Zac Perkins was pretty much living on the streets of Phoenix five years ago, strung out on alcohol and meth.
Today, he’s on the verge of becoming Tucson’s ambassador of hot sauce.
His handcrafted High Desert Sauce Co. Tikk-Hot Masala is one of 10 small-batch craft hot sauces from around the country to be featured on season 15 of “Hot Ones,” a popular YouTube show from First We Feast in which celebrities eat chicken wings made with the hot sauces to decide which is the spiciest.
The season premieres at 8 a.m. Tucson time on Thursday, May 27.
First We Feast has 10 million subscribers and guest celebrities, who answer questions while eating hot wings, have included comedians Kevin Hart, Tiffany Haddish, Ken Jeong, Trevor Noah and Chelsea Handler, as well as Justin Timberlake, Gordon Ramsay and Jennifer Garner.
“There are hot sauce makers that have been in the game a lot longer than me and still haven’t had the opportunity to send” “Hot Ones” samples, said Perkins. “I am in a position that every craft hot sauce maker wants to be in. What’s not to be excited about?”

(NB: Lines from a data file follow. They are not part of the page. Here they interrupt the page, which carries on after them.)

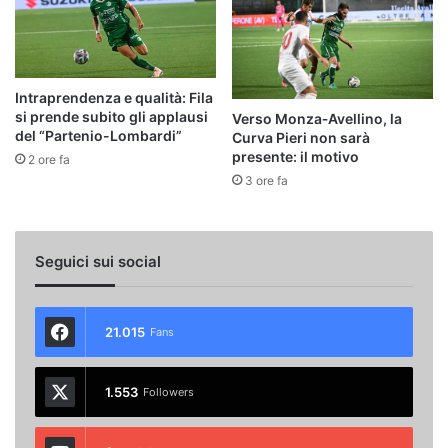
Intraprendenza e qualità: Fila
si prende subito gli applausi
Verso Monza‑Avellino, la
del “Partenio-Lombardi”
Curva Pieri non sarà
presente: il motivo
2 ore fa
3 ore fa
Seguici sui social
21.015
Fans
1.553
Followers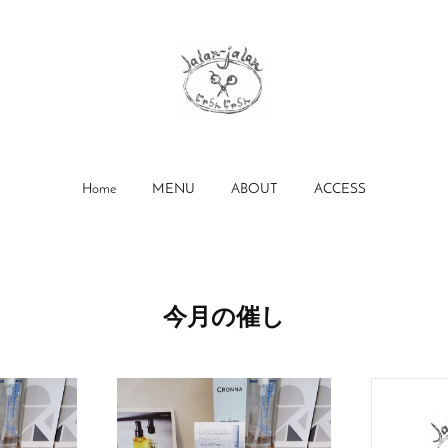
Home
MENU
ABOUT
ACCESS
今月の催し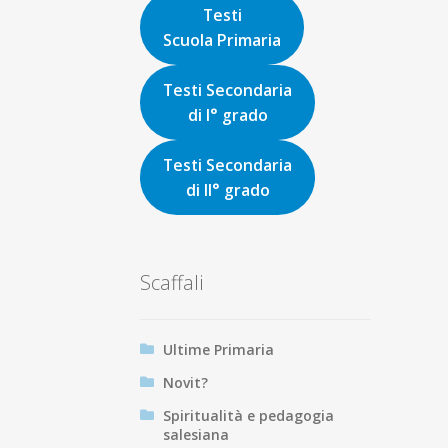
Testi
Scuola Primaria
Testi Secondaria
di I° grado
Testi Secondaria
di II° grado
Scaffali
Ultime Primaria
Novit?
Spiritualità e pedagogia
salesiana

Perkins’ journey from homelessness to “Hot Ones” has not been the smoothest of rides. He recalls a dramatic relapse after being sober six months in 2016 when he got drunk on New Year’s Eve. His girlfriend, Dana Sakowicz, who had taken him in in late 2015 after he went through rehab in Phoenix, almost left him, and the new life he was building nearly collapsed.
“I screwed off six months of sobriety and almost lost everything,” said the 39-year-old, who said he had been doing drugs since he was 12.
Perkins said he woke up sober on Jan. 3, 2017, and hasn’t had a drink since. His goal to keep it that way is what led him to hot sauce.
As the quote says, “Idle hands are a devil’s playground,” and Perkins, who was born in Denver and grew up around the country including more than a decade in Sedona, was determined to find something to do with his life beyond his day job painting houses.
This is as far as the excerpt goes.